> The task
Beginning at the line that contains "Autor(es) de la letra - ????" and finishing at the line that contains "derniers grands chantiers", output the data below exactly. Include both end lines and no pictures.

(Data entries)
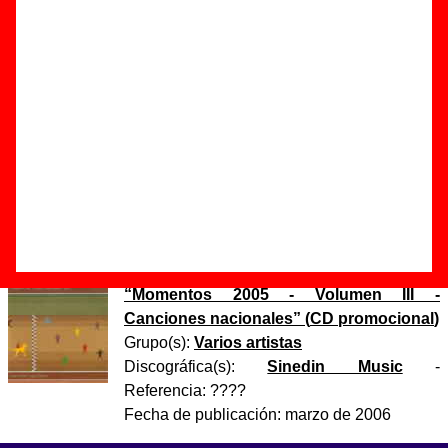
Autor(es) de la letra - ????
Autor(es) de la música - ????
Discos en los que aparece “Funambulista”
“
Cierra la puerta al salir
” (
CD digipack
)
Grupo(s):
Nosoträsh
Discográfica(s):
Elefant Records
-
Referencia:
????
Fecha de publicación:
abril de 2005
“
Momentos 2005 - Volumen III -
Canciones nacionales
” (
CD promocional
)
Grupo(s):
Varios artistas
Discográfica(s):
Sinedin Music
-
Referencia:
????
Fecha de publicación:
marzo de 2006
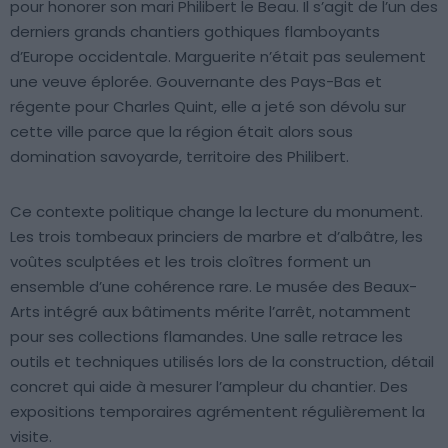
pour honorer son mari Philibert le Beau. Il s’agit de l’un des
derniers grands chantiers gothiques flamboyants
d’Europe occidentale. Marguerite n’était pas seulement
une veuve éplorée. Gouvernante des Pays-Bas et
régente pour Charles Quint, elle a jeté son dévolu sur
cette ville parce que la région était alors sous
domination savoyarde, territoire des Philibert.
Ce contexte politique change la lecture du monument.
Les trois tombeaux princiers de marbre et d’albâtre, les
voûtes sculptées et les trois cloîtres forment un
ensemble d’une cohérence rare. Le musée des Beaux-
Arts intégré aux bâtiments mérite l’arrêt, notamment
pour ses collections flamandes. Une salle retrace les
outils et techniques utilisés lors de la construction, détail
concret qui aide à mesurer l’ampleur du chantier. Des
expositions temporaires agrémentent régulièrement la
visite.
--
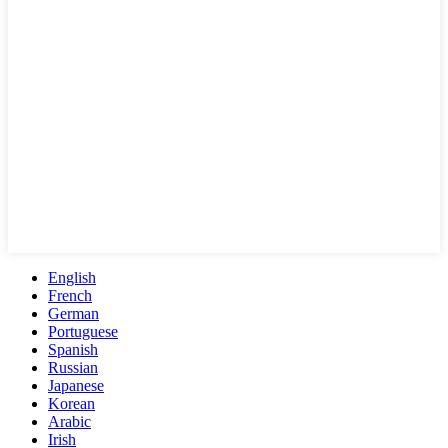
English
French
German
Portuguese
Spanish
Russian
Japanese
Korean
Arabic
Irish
--
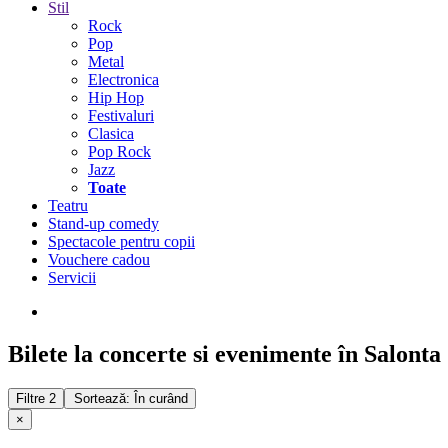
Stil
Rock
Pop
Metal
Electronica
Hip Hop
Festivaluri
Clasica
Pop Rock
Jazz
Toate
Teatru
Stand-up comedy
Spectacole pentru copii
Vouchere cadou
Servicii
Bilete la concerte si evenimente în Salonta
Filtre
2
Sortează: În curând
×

> Task solution
Autor(es) de la letra - ????
Autor(es) de la música - ????
Discos en los que aparece “Funambulista”
“
Cierra la puerta al salir
” (
CD digipack
)
Grupo(s):
Nosoträsh
Discográfica(s):
Elefant Records
-
Referencia:
????
Fecha de publicación:
abril de 2005
“
Momentos 2005 - Volumen III -
Canciones nacionales
” (
CD promocional
)
Grupo(s):
Varios artistas
Discográfica(s):
Sinedin Music
-
Referencia:
????
Fecha de publicación:
marzo de 2006
pour honorer son mari Philibert le Beau. Il s’agit de l’un des
derniers grands chantiers gothiques flamboyants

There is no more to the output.